(Page-level text extractions)
↓

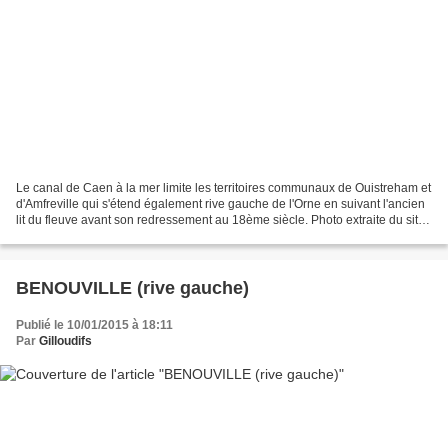
Le canal de Caen à la mer limite les territoires communaux de Ouistreham et
d'Amfreville qui s'étend également rive gauche de l'Orne en suivant l'ancien
lit du fleuve avant son redressement au 18ème siècle. Photo extraite du site
http://www.amfreville.net/vie-communale-2/les-associations/st-martin-
damfreville/...
BENOUVILLE (rive gauche)
Publié le 10/01/2015 à 18:11
Par
Gilloudifs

↑

### Action item
Look through the records for the word "gauche". Every line that has it should be copied.

### Reply to the task
d'Amfreville qui s'étend également rive gauche de l'Orne en suivant l'ancien
BENOUVILLE (rive gauche)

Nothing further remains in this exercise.